• [Aim of the exercise]
Using the listing below, say how many lines have the string "erfolgt" in them, giving the number alone.
● ● ●
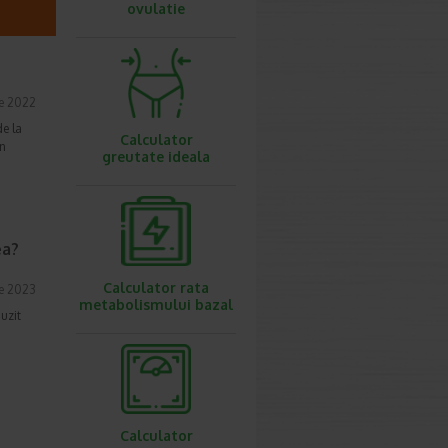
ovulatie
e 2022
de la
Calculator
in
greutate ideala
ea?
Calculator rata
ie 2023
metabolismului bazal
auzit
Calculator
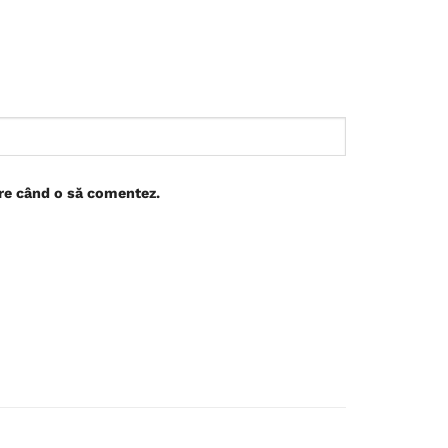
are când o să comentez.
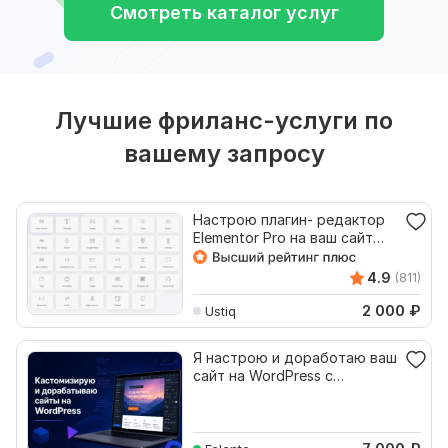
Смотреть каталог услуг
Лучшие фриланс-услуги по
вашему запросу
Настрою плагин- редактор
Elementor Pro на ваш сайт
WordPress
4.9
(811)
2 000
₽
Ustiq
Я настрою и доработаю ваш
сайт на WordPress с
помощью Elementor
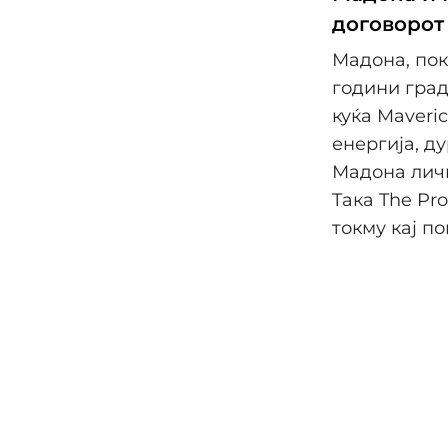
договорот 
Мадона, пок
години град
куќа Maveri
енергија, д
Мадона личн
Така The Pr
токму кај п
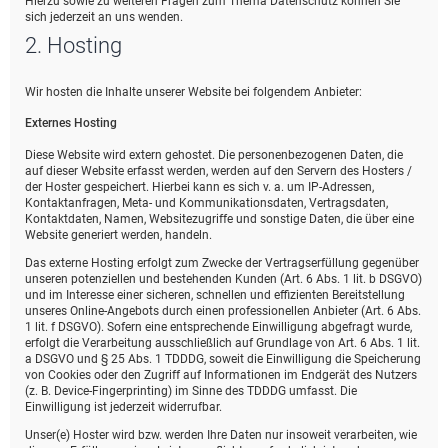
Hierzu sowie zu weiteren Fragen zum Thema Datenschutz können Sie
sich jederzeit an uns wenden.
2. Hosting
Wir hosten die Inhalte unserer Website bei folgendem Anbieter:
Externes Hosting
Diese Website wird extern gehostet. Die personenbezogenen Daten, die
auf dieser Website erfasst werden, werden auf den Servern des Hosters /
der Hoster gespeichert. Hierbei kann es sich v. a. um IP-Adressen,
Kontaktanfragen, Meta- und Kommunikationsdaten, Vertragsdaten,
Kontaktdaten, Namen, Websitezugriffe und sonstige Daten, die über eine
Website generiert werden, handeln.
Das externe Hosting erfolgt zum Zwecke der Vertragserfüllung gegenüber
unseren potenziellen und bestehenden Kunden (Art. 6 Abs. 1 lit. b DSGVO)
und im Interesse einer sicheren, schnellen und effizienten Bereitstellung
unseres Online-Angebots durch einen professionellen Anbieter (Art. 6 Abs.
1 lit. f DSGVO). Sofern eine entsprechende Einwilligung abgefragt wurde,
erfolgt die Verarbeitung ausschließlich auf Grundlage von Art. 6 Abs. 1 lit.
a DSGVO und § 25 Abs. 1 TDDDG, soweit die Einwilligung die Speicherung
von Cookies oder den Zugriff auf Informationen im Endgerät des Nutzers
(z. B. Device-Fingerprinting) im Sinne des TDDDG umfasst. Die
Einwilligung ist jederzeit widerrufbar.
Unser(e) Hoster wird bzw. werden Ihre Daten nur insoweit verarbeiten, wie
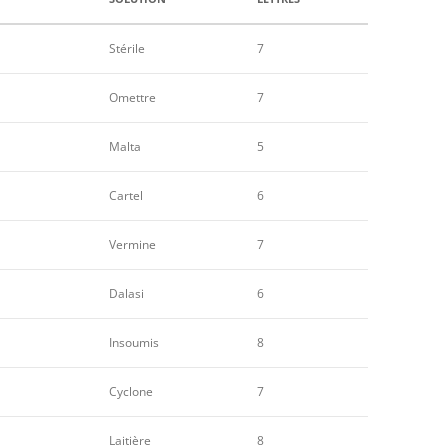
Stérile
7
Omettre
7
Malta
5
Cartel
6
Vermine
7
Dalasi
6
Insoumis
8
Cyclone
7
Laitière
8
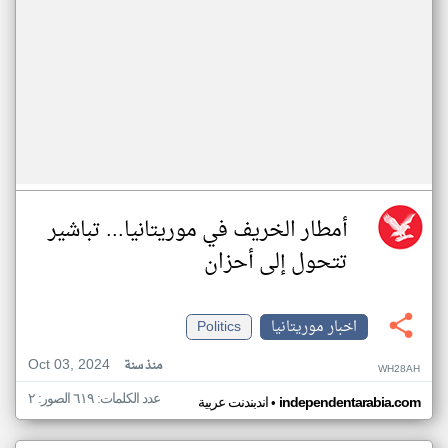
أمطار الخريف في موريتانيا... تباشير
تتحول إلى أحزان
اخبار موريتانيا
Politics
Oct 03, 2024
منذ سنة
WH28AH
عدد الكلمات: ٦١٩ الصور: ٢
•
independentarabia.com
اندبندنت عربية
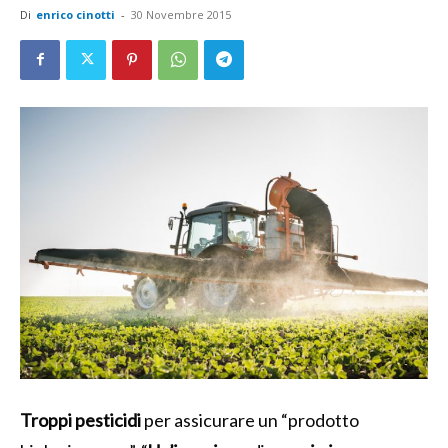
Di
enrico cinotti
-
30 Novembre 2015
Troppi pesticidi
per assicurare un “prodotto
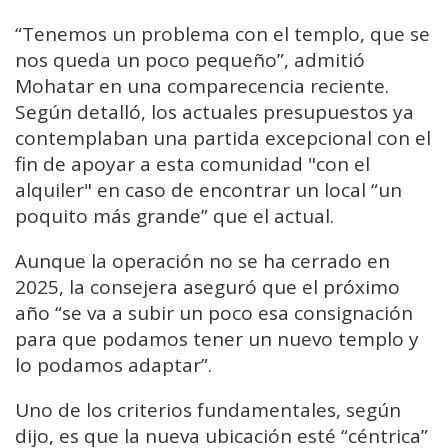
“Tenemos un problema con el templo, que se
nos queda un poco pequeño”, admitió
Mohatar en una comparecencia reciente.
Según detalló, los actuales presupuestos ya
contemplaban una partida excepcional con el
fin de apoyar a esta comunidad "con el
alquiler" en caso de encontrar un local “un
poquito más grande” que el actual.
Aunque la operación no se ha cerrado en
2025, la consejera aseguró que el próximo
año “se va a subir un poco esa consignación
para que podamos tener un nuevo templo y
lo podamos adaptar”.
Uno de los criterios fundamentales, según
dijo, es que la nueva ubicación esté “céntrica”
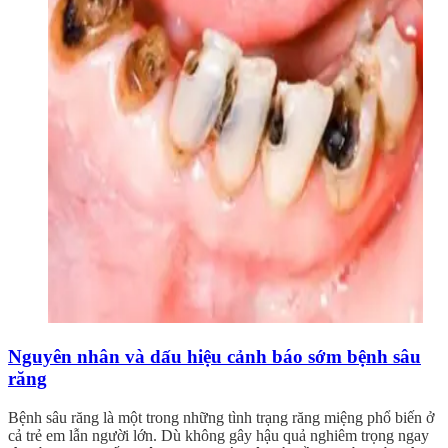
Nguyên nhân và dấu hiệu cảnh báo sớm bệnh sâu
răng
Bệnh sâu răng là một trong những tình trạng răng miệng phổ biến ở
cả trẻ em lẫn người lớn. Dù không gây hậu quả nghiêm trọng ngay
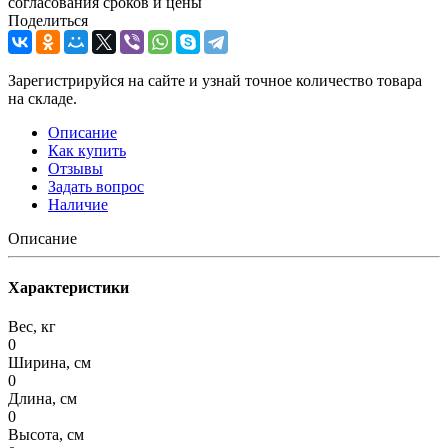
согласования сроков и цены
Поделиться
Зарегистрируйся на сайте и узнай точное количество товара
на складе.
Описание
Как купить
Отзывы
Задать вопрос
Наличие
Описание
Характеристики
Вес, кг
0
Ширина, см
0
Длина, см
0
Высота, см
● ● ●
• [The answer]
2